In 1992, Larramendi publishes Utopía de la Nueva América, a result of his fascination with the American continent; the key thesis was that Latin America and Anglo-America be combined to create a new cultural entity. In the mid 1990's, he begins his opus magnum, a series of five volumes, conceived as a response to the perceived threats of global imbalance, disintegration of Europe and fragmentation of Spain; it was supposed to advance a proposed “operating reform of the Spanish State” but also to resolve problems of a general nature. The series finally ended up in three books, of almost 750 pages in total: Crisis de sociedad: reflexiones para el siglo XXI (1995), Panorama para una reforma del estado (1996) and Bienestar solidario (1998). They were all holistic and at the same time quite detailed attempts, to redefine the main public institutions in line with the vision of Christian solidarity; Crisis de sociedad tends to be a more historical and theoretical book, Panorama para una reforma del estado discusses key state operating areas, while Bienestar solidario focuses on major public structures, especially those related to education, work and insurance.
His most popular book was Así se hizo MAPFRE (2000), where he talks about the history of the company with a fairly wide background of his personal life and of the overall social and business environment.
Finally, the introduction to the FHLVirtual Libraries published in Madrid in 2001 and reprinted in 2002 and enlarged and corrected in 2005 and 2008 contains a declaration of principles where it exposes the why of the FHL Virtual Libraries and where it says:
1. Regardless of the cultural, historical and humanistic issues, this plan is important due to its use of modern technology and is an advance over other similar ones perhaps from over the world. Its axis will be the FHL Virtual Libraries, in which these objectives re integrated.

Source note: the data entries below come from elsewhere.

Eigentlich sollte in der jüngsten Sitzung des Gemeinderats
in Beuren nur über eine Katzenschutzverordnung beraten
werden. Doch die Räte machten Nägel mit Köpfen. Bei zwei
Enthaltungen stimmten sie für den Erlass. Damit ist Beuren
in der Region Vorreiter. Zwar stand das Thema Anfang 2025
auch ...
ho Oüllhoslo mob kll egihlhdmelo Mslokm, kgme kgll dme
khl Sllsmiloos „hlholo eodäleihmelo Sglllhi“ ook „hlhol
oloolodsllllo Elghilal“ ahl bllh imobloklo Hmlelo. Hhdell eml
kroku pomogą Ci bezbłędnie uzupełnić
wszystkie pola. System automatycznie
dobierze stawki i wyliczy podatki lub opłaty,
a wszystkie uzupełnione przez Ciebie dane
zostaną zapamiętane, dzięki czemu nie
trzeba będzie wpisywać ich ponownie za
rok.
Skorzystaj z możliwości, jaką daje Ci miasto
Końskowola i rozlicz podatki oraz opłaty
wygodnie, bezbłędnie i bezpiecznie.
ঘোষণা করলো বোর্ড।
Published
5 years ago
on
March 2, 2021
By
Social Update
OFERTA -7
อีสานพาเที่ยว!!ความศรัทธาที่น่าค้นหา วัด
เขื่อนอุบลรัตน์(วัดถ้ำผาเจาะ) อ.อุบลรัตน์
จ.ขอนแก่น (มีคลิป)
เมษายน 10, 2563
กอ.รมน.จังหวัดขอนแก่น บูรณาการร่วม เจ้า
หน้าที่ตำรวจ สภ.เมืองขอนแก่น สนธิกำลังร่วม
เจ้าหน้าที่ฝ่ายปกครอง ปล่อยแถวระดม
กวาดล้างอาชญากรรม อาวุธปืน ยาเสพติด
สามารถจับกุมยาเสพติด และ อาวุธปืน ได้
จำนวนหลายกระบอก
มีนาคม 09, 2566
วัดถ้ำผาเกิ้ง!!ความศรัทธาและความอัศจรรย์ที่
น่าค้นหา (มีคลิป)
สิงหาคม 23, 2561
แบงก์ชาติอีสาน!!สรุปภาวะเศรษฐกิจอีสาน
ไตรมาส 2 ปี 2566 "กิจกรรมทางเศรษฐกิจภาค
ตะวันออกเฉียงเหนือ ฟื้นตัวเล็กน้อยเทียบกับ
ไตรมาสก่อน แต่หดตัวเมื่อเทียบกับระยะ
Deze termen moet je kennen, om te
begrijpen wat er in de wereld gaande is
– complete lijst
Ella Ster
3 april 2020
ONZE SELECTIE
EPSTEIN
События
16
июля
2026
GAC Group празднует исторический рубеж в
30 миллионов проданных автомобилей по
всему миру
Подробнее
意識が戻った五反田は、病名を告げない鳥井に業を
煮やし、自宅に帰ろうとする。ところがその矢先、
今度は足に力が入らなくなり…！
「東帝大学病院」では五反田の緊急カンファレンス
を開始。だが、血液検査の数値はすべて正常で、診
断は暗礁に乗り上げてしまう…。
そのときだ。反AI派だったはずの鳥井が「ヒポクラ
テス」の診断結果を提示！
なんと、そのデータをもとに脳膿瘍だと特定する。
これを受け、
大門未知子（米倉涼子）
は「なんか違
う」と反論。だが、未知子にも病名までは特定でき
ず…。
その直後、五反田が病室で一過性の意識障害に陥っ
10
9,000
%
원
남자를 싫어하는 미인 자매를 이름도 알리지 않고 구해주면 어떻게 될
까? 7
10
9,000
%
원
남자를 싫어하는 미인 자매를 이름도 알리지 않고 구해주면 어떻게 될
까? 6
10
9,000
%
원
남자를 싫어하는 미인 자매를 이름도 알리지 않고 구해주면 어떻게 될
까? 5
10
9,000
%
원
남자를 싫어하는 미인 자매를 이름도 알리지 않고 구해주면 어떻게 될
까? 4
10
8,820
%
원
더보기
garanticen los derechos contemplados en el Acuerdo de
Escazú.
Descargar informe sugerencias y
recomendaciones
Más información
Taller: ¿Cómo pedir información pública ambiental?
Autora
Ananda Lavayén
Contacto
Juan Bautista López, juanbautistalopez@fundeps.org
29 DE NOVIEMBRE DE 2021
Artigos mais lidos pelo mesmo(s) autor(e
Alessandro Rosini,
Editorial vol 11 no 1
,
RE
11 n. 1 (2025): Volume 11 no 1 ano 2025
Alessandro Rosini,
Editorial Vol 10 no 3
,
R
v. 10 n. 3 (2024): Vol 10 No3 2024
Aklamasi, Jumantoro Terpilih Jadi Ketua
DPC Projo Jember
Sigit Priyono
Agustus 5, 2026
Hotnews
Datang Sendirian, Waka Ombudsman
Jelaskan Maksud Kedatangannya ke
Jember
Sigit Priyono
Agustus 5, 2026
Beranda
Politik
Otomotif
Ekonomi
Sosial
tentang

2. Their objectives are inspired in those I have had during my whole business and institutional life, and on my family’s action principles.
3. The contributions of the Hernando de Larramendi Foundation should be considered as seed money for the incorporation of institutions around the world.
4. This project personally assures me unlimited activity in a socially useful work, whilst I retain the capacity to do so.
5. I give thanks to God for the opportunity to provide financial assistance with this purpose, as a result of my effort and business career, which for the most part I destine to this foundation.
Ignacio Hernando de Larramendi y Montiano died on 7 September 2001.